* _Task_
Nothing but the records beneath, reproduced exactly, should appear in the answer.

* _Dataset entries_
☆ ☆ ☆

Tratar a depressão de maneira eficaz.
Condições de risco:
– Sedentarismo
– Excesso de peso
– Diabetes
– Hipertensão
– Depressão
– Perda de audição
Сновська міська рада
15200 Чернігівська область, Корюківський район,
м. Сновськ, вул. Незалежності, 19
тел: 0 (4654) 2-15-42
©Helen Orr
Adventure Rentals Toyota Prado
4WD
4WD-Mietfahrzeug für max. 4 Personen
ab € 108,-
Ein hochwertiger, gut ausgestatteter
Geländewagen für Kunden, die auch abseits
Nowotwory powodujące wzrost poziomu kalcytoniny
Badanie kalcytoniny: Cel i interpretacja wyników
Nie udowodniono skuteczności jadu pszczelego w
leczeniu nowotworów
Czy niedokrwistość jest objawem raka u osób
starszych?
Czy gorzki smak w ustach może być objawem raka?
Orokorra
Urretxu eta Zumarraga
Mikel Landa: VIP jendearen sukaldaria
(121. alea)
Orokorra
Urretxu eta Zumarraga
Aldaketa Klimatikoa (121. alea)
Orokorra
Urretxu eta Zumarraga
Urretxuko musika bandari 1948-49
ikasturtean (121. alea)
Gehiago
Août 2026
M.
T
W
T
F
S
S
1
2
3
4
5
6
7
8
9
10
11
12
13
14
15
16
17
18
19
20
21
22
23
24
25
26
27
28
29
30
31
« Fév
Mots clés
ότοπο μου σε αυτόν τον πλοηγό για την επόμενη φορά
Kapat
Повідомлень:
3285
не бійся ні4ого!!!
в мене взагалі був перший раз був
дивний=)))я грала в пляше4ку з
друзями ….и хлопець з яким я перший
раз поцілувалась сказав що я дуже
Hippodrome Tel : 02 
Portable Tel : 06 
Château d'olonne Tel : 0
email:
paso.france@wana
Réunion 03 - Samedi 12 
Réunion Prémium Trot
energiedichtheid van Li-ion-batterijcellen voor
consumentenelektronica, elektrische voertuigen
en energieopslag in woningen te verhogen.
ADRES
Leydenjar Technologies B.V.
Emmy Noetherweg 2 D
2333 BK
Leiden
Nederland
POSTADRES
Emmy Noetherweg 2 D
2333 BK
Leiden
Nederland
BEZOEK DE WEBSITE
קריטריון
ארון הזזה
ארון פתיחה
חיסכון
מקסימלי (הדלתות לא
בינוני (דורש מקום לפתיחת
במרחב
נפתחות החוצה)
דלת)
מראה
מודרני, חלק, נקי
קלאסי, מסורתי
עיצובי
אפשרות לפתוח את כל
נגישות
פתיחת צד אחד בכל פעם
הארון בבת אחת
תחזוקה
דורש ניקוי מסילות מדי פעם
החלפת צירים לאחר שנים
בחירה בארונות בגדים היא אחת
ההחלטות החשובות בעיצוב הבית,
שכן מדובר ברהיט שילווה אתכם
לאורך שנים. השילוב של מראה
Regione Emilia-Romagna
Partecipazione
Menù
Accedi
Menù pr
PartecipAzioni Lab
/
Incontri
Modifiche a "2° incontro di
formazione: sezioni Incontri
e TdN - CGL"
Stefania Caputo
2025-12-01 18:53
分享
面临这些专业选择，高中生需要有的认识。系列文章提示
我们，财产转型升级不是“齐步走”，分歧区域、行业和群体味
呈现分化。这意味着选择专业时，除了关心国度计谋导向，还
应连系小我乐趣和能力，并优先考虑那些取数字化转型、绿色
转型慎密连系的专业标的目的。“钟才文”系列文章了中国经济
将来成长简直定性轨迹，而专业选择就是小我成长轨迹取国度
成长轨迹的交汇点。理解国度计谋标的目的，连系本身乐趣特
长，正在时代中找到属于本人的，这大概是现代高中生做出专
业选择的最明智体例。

☆ ☆ ☆

* _Solution below_
Tratar a depressão de maneira eficaz.
Condições de risco:
– Sedentarismo
– Excesso de peso
– Diabetes
– Hipertensão
– Depressão
– Perda de audição
Сновська міська рада
15200 Чернігівська область, Корюківський район,
м. Сновськ, вул. Незалежності, 19
тел: 0 (4654) 2-15-42
©Helen Orr
Adventure Rentals Toyota Prado
4WD
4WD-Mietfahrzeug für max. 4 Personen
ab € 108,-
Ein hochwertiger, gut ausgestatteter
Geländewagen für Kunden, die auch abseits
Nowotwory powodujące wzrost poziomu kalcytoniny
Badanie kalcytoniny: Cel i interpretacja wyników
Nie udowodniono skuteczności jadu pszczelego w
leczeniu nowotworów
Czy niedokrwistość jest objawem raka u osób
starszych?
Czy gorzki smak w ustach może być objawem raka?
Orokorra
Urretxu eta Zumarraga
Mikel Landa: VIP jendearen sukaldaria
(121. alea)
Orokorra
Urretxu eta Zumarraga
Aldaketa Klimatikoa (121. alea)
Orokorra
Urretxu eta Zumarraga
Urretxuko musika bandari 1948-49
ikasturtean (121. alea)
Gehiago
Août 2026
M.
T
W
T
F
S
S
1
2
3
4
5
6
7
8
9
10
11
12
13
14
15
16
17
18
19
20
21
22
23
24
25
26
27
28
29
30
31
« Fév
Mots clés
ότοπο μου σε αυτόν τον πλοηγό για την επόμενη φορά
Kapat
Повідомлень:
3285
не бійся ні4ого!!!
в мене взагалі був перший раз був
дивний=)))я грала в пляше4ку з
друзями ….и хлопець з яким я перший
раз поцілувалась сказав що я дуже
Hippodrome Tel : 02 
Portable Tel : 06 
Château d'olonne Tel : 0
email:
paso.france@wana
Réunion 03 - Samedi 12 
Réunion Prémium Trot
energiedichtheid van Li-ion-batterijcellen voor
consumentenelektronica, elektrische voertuigen
en energieopslag in woningen te verhogen.
ADRES
Leydenjar Technologies B.V.
Emmy Noetherweg 2 D
2333 BK
Leiden
Nederland
POSTADRES
Emmy Noetherweg 2 D
2333 BK
Leiden
Nederland
BEZOEK DE WEBSITE
קריטריון
ארון הזזה
ארון פתיחה
חיסכון
מקסימלי (הדלתות לא
בינוני (דורש מקום לפתיחת
במרחב
נפתחות החוצה)
דלת)
מראה
מודרני, חלק, נקי
קלאסי, מסורתי
עיצובי
אפשרות לפתוח את כל
נגישות
פתיחת צד אחד בכל פעם
הארון בבת אחת
תחזוקה
דורש ניקוי מסילות מדי פעם
החלפת צירים לאחר שנים
בחירה בארונות בגדים היא אחת
ההחלטות החשובות בעיצוב הבית,
שכן מדובר ברהיט שילווה אתכם
לאורך שנים. השילוב של מראה
Regione Emilia-Romagna
Partecipazione
Menù
Accedi
Menù pr
PartecipAzioni Lab
/
Incontri
Modifiche a "2° incontro di
formazione: sezioni Incontri
e TdN - CGL"
Stefania Caputo
2025-12-01 18:53
分享
面临这些专业选择，高中生需要有的认识。系列文章提示
我们，财产转型升级不是“齐步走”，分歧区域、行业和群体味
呈现分化。这意味着选择专业时，除了关心国度计谋导向，还
应连系小我乐趣和能力，并优先考虑那些取数字化转型、绿色
转型慎密连系的专业标的目的。“钟才文”系列文章了中国经济
将来成长简直定性轨迹，而专业选择就是小我成长轨迹取国度
成长轨迹的交汇点。理解国度计谋标的目的，连系本身乐趣特
长，正在时代中找到属于本人的，这大概是现代高中生做出专
业选择的最明智体例。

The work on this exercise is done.